Ağaçların gölgesi olduğu gibi kitapların da gölgesi olur. Ben babamın kitaplarının gölgesinde büyüdüm. Yazın serin, kışın sıcaktı. Elinde renk renk ispirtolu kalem, biliyorum benim için çizerdi satırların altlarını. Bıraktığı yerden aldığımda kitapları elime, baba gözü değmiş satırlarla yüzleşirdim. Bazı satırların yanına koyduğu soru işaretleri hâlâ cevabını bekliyor. Kuşlar içsin diye üzeri açık bırakılan su kapları gibiydi hem o kitaplar.

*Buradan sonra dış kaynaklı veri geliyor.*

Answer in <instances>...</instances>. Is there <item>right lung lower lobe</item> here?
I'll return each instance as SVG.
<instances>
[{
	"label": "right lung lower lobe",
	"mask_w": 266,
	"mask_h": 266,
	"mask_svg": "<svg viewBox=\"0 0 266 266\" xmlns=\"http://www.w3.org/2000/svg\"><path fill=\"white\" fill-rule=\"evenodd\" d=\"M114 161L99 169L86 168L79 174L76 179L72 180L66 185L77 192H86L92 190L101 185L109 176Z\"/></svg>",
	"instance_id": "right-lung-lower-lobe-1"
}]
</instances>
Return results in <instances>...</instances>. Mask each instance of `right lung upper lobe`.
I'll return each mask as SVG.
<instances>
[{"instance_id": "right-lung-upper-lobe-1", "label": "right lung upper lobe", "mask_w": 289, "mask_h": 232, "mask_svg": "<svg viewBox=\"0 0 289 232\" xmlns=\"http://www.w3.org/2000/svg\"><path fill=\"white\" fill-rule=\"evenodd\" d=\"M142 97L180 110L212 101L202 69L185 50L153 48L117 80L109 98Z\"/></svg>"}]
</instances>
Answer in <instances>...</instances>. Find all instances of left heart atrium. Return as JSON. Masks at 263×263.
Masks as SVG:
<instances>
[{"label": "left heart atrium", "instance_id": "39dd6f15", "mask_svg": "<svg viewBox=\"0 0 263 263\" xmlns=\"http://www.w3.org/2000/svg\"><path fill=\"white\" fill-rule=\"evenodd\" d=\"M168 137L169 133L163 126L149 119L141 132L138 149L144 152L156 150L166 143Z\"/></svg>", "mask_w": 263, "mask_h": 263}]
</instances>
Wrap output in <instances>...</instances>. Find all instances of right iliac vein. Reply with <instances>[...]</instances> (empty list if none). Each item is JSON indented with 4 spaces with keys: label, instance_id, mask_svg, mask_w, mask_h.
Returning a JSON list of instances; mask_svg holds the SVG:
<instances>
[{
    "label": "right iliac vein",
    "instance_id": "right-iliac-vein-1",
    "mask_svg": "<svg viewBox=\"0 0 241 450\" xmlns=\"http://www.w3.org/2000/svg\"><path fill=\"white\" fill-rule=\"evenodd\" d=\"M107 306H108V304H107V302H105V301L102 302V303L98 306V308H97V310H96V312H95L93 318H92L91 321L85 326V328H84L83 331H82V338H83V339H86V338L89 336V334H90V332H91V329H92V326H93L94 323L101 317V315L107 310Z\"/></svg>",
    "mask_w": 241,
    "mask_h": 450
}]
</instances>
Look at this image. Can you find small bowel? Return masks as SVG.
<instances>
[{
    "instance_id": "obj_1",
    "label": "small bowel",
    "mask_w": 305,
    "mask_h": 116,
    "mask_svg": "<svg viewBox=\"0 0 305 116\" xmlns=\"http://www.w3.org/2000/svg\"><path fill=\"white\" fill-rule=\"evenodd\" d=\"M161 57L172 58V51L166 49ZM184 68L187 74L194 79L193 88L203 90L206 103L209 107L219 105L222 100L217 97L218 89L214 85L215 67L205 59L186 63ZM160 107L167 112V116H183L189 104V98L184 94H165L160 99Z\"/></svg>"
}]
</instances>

Ruhuma birkaç damla duru su sıçramışsa bundan. Annem de okurdu. Daha çok romanlar. Monte Kristo’yu gördüğümü hatırlıyorum elinde. Hacimli, büyük ebat basılmış bir nüshaydı. Yıllar sonra bir sahaf dost o baskıyı temin etti bana da yaşlı anneme hediye ettim. Yüzüne tatlı bir gölge düştü kitabı görünce. Büyüdüğüm gölgelikten kopmuş tatlı bir gölge.

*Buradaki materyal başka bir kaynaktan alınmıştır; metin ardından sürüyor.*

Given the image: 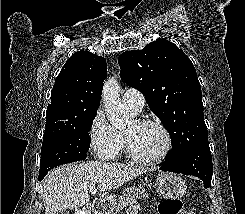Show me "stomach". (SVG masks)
I'll use <instances>...</instances> for the list:
<instances>
[{
	"label": "stomach",
	"instance_id": "stomach-1",
	"mask_svg": "<svg viewBox=\"0 0 245 214\" xmlns=\"http://www.w3.org/2000/svg\"><path fill=\"white\" fill-rule=\"evenodd\" d=\"M156 192L167 199H178L182 197L187 189L184 180L174 173H160L154 179ZM115 200L112 199L110 204Z\"/></svg>",
	"mask_w": 245,
	"mask_h": 214
}]
</instances>
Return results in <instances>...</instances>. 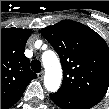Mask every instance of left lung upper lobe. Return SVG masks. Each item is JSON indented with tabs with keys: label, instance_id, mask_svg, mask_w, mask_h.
Here are the masks:
<instances>
[{
	"label": "left lung upper lobe",
	"instance_id": "obj_1",
	"mask_svg": "<svg viewBox=\"0 0 109 109\" xmlns=\"http://www.w3.org/2000/svg\"><path fill=\"white\" fill-rule=\"evenodd\" d=\"M63 68L59 91L96 105L109 87V48L88 26L66 20L41 29Z\"/></svg>",
	"mask_w": 109,
	"mask_h": 109
}]
</instances>
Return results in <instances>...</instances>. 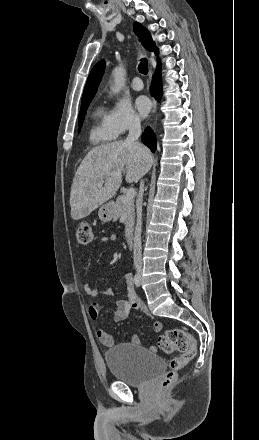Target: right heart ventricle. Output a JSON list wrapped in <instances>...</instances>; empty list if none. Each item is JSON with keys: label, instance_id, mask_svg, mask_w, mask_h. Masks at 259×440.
<instances>
[{"label": "right heart ventricle", "instance_id": "e07e8e85", "mask_svg": "<svg viewBox=\"0 0 259 440\" xmlns=\"http://www.w3.org/2000/svg\"><path fill=\"white\" fill-rule=\"evenodd\" d=\"M115 138L108 123V113L102 107H97L92 114V124L89 139L94 144L106 143Z\"/></svg>", "mask_w": 259, "mask_h": 440}]
</instances>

2- Annem hamurkârımdır, beni o yoğurdu, diyorsunuz Bostancı Bahane’de. Anne merhametinin kelimelerinize sirayeti nasıl oldu sizce?

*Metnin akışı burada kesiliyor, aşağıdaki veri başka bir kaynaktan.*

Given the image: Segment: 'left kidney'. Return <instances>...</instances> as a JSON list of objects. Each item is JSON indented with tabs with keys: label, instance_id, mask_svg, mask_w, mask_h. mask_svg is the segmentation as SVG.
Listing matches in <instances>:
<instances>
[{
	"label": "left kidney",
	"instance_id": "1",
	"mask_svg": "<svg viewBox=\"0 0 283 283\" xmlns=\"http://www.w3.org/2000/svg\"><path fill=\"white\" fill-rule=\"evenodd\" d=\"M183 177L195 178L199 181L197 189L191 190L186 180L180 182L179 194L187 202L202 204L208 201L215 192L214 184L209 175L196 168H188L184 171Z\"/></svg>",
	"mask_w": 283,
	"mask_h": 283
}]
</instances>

Merhamet insan olsaydı annem olurdu. Elinde terlik görmedim annemin çocukken. Bir kez olsun sesini yükseltmedi bana. Yalnız çocuklarına değil, herkese karşı böyleydi. Babaannem yanımızda kalırdı, bir kez tartıştıklarını hatırlamıyorum. Ana dili diye boşuna söylenmemiş. Kelimelerimde bir sıcaklık varsa oradandır.
3- Büyük dedeniz Âşık Zülalî, Tanpınar’ın On Dokuzuncu Asır Türk Edebiyatı Tarihi’nde adı geçen bir halk şairi. Şiire yönelişinizde ailenin tesiri oldu mu, sanatın genetik bir kod aktarımı var mı?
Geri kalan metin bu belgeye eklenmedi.